Because tyranny of the majority is still a thing. Elections would just switch from swing states to appealing to California and Texas if we did everything with purely popular votes. So the house is there as a large power and senate can check it.

Of course, in practice the house is way under represented so its almost like we have a senate and a mini-senate. That's where things fall apart.

> Elections would just switch from swing states to appealing to California and Texas if we did everything with purely popular votes.

I don't see why that would be the case. To win an election you don't need to win states at all; you need to win lots of voters, and those voters could come from anywhere.

You could lose every single voter in both CA and TX and still win the election, given different political demographics across states.

As an aside, I also think abolishing the Electoral College and going strictly by the national popular vote would increase voter turnout for presidential elections. I live in a solidly blue state, and if I didn't care about down-ballot races, I probably wouldn't bother to vote in presidential elections, since my vote doesn't really matter here. Only votes in swing states matter under the current system.

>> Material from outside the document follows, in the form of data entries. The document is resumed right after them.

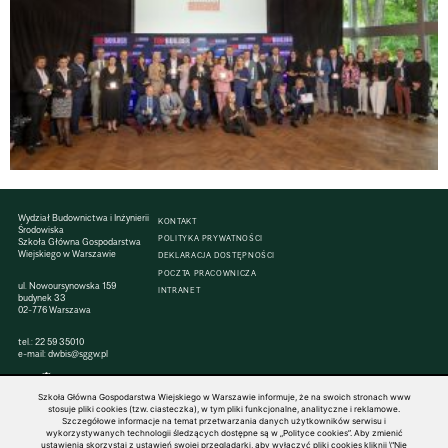
Wydział Budownictwa i Inżynierii
KONTAKT
Środowiska
POLITYKA PRYWATNOŚCI
Szkoła Główna Gospodarstwa
Wiejskiego w Warszawie
DEKLARACJA DOSTĘPNOŚCI
POCZTA PRACOWNICZA
ul. Nowoursynowska 159
INTRANET
budynek 33
02-776 Warszawa
tel.:
22 59 35010
e-mail:
dwbis@sggw.pl
Szkoła Główna Gospodarstwa Wiejskiego w Warszawie informuje, że na swoich stronach www
stosuje pliki cookies (tzw. ciasteczka), w tym pliki funkcjonalne, analityczne i reklamowe.
Szczegółowe informacje na temat przetwarzania danych użytkowników serwisu i
© 1816–2026 SGGW — ALL RIGHTS RESERVED
wykorzystywanych technologii śledzących dostępne są w „Polityce cookies”. Aby zmienić
ustawienia skorzystaj z ustawień swojej przeglądarki, aby wyłączyć pliki cookies kliknij \"Nie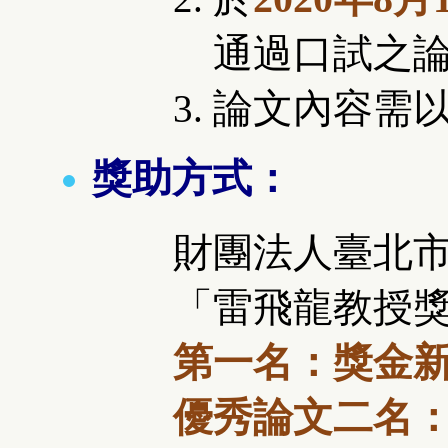
通過口試之
論文內容需
獎助方式：
財團法人臺北
「
雷飛龍教授
第一名：獎金
優秀論文二名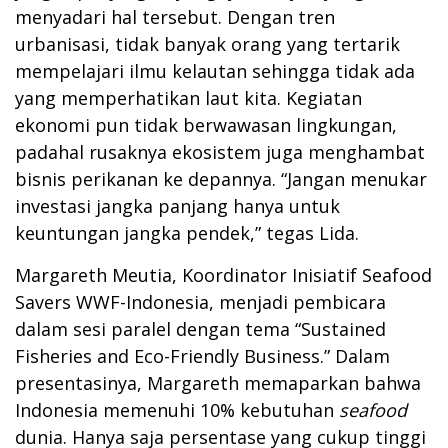
menyadari hal tersebut. Dengan tren
urbanisasi, tidak banyak orang yang tertarik
mempelajari ilmu kelautan sehingga tidak ada
yang memperhatikan laut kita. Kegiatan
ekonomi pun tidak berwawasan lingkungan,
padahal rusaknya ekosistem juga menghambat
bisnis perikanan ke depannya. “Jangan menukar
investasi jangka panjang hanya untuk
keuntungan jangka pendek,” tegas Lida.
Margareth Meutia, Koordinator Inisiatif Seafood
Savers WWF-Indonesia, menjadi pembicara
dalam sesi paralel dengan tema “Sustained
Fisheries and Eco-Friendly Business.” Dalam
presentasinya, Margareth memaparkan bahwa
Indonesia memenuhi 10% kebutuhan
seafood
dunia. Hanya saja persentase yang cukup tinggi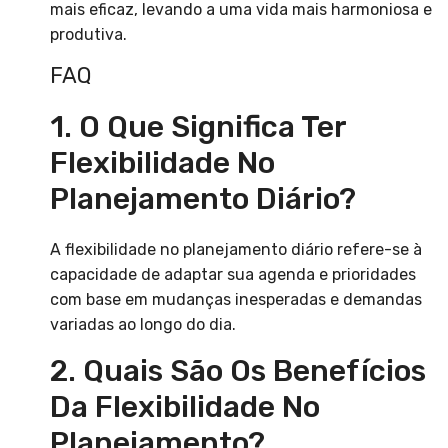
mais eficaz, levando a uma vida mais harmoniosa e
produtiva.
FAQ
1. O Que Significa Ter
Flexibilidade No
Planejamento Diário?
A flexibilidade no planejamento diário refere-se à
capacidade de adaptar sua agenda e prioridades
com base em mudanças inesperadas e demandas
variadas ao longo do dia.
2. Quais São Os Benefícios
Da Flexibilidade No
Planejamento?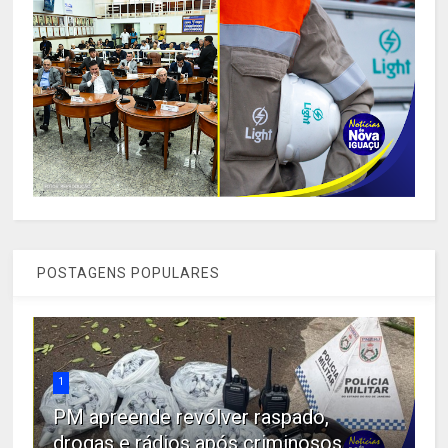
POSTAGENS POPULARES
1
PM apreende revólver raspado,
drogas e rádios após criminosos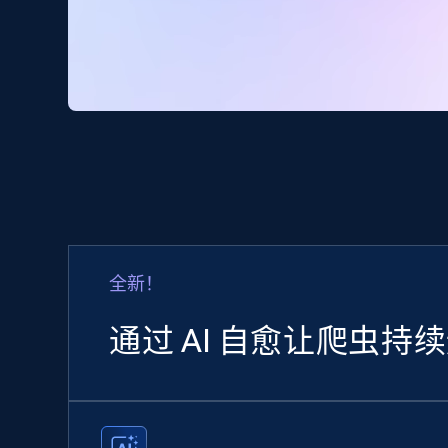
全新！
通过 AI 自愈让爬虫持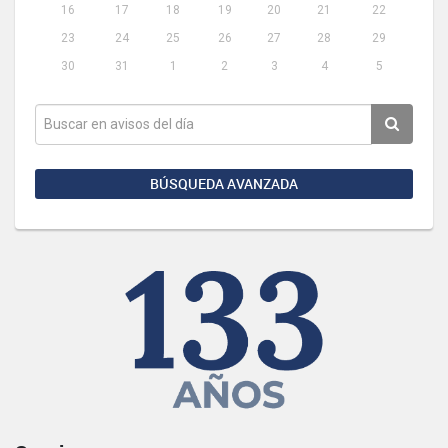
16
17
18
19
20
21
22
23
24
25
26
27
28
29
30
31
1
2
3
4
5
BÚSQUEDA AVANZADA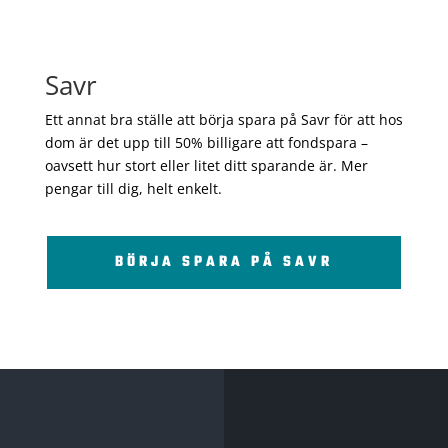
Savr
Ett annat bra ställe att börja spara på Savr för att hos
dom är det upp till 50% billigare att fondspara –
oavsett hur stort eller litet ditt sparande är. Mer
pengar till dig, helt enkelt.
BÖRJA SPARA PÅ SAVR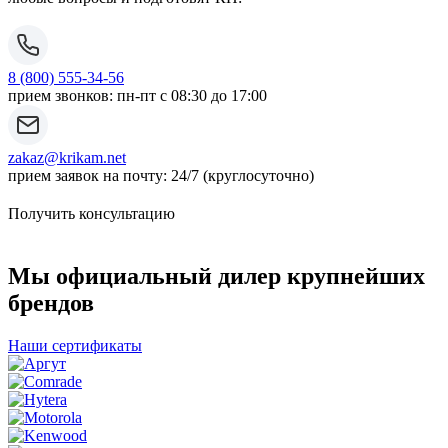
8 (800) 555-34-56
прием звонков: пн-пт с 08:30 до 17:00
zakaz@krikam.net
прием заявок на почту: 24/7 (круглосуточно)
Получить консультацию
Мы официальный дилер крупнейших
брендов
Наши сертификаты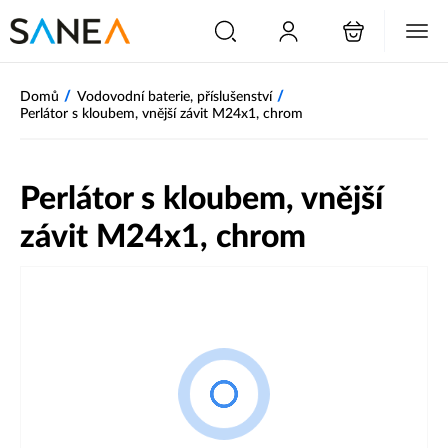
/
/
Domů
Vodovodní baterie, příslušenství
Perlátor s kloubem, vnější závit M24x1, chrom
Perlátor s kloubem, vnější
závit M24x1, chrom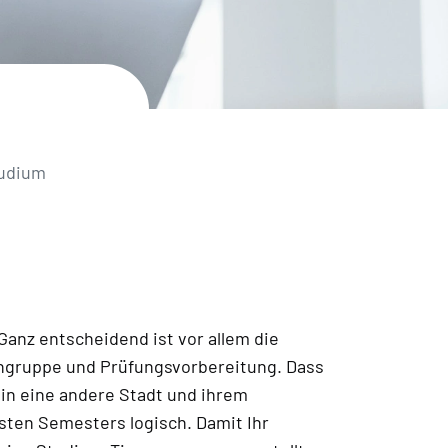
tudium
Ganz entscheidend ist vor allem die
rngruppe und Prüfungsvorbereitung. Dass
 in eine andere Stadt und ihrem
sten Semesters logisch. Damit Ihr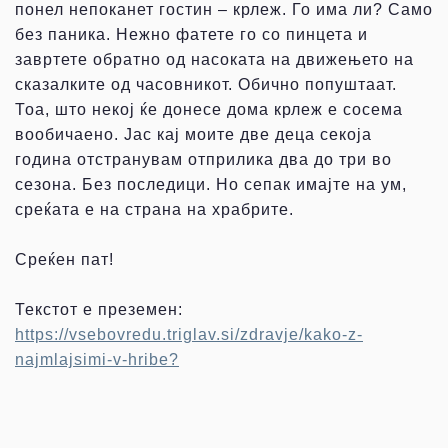
понел непоканет гостин – крлеж. Го има ли? Само
без паника. Нежно фатете го со пинцета и
завртете обратно од насоката на движењето на
сказалките од часовникот. Обично попуштаат.
Тоа, што некој ќе донесе дома крлеж е сосема
вообичаено. Јас кај моите две деца секоја
година отстранувам отприлика два до три во
сезона. Без последици. Но сепак имајте на ум,
среќата е на страна на храбрите.
Среќен пат!
Текстот е преземен:
https://vsebovredu.triglav.si/zdravje/kako-z-
najmlajsimi-v-hribe?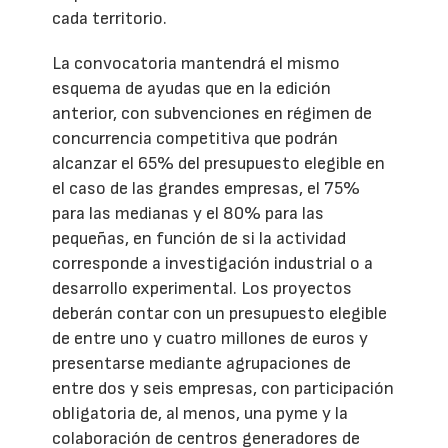
cada territorio.
La convocatoria mantendrá el mismo
esquema de ayudas que en la edición
anterior, con subvenciones en régimen de
concurrencia competitiva que podrán
alcanzar el 65% del presupuesto elegible en
el caso de las grandes empresas, el 75%
para las medianas y el 80% para las
pequeñas, en función de si la actividad
corresponde a investigación industrial o a
desarrollo experimental. Los proyectos
deberán contar con un presupuesto elegible
de entre uno y cuatro millones de euros y
presentarse mediante agrupaciones de
entre dos y seis empresas, con participación
obligatoria de, al menos, una pyme y la
colaboración de centros generadores de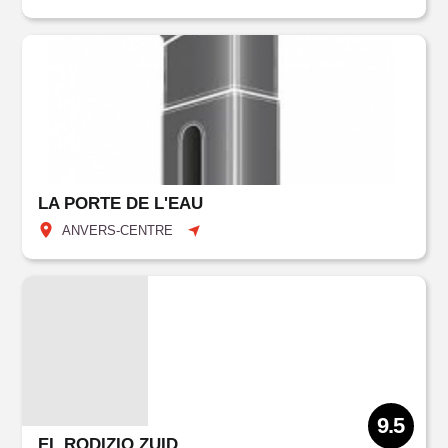
LA PORTE DE L'EAU
ANVERS-CENTRE
9.5
EL RODIZIO ZUID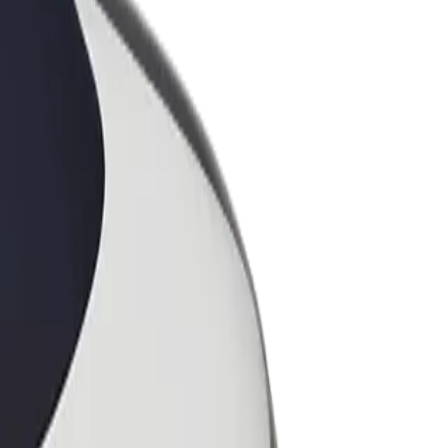
ess
ะบริการของ Bolt ที่มีการขยายขนาด
งคุณ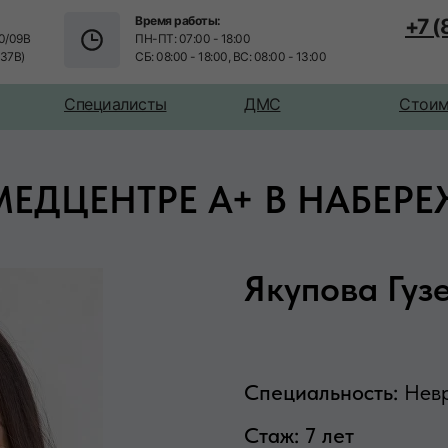
Время работы:
+7 
0/09В
ПН-ПТ: 07:00 - 18:00
/37В)
СБ: 08:00 - 18:00, ВС: 08:00 - 13:00
Специалисты
ДМС
Стоим
МЕДЦЕНТРЕ А+ В НАБЕР
Якупова Гуз
Специальность:
Нев
Стаж: 7 лет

Tyranny of the minority is not better.

> tyranny of the majority

Aka democracy.

> Elections would just switch from swing states to appealing to California and Texas if we did everything with purely popular votes.

No, it wouldn’t. It would switch to appealing to the most voters, who may or may not happen to live in California and Texas, but that is irrelevant to a democracy.

>Aka democracy.

Yes. I hope I don't need to explain the many times that the majority sentiment was in fact not the correct one. A pure democracy under the basis the US was founded under would end up much more conservative than what we have today.

> It would switch to appealing to the most voters.

So it'd switch to appealing to urban cities and ignore the rural areas. Iirc the top 10 cities today make up some 40+% of voters. Why bother going to Omaha when you can focus instead of LA and NYC?

Tyranny of the majority may be undesirable but tyranny of the minority is even worse. At least the majority, are, you know, the majority.

You are taking a very narrow one sided view. We live in a Republic of states, not a Federal Democracy. I know you would like this to happen, but it won't here for good reasons.

There is no “good” reason. It just so happens to be the way the power dynamics of the past have played out, and there has not yet been sufficient motivation for the population to go to war.

ya so instead we get multiple lifetimes of minority rule and stagnation.

Minority forces of change also happen for the good as well. There aren't too many landmark cases where the majority suddenly voted to give more representation, more power to workers, nor simply cede powers previously enjoyed by government.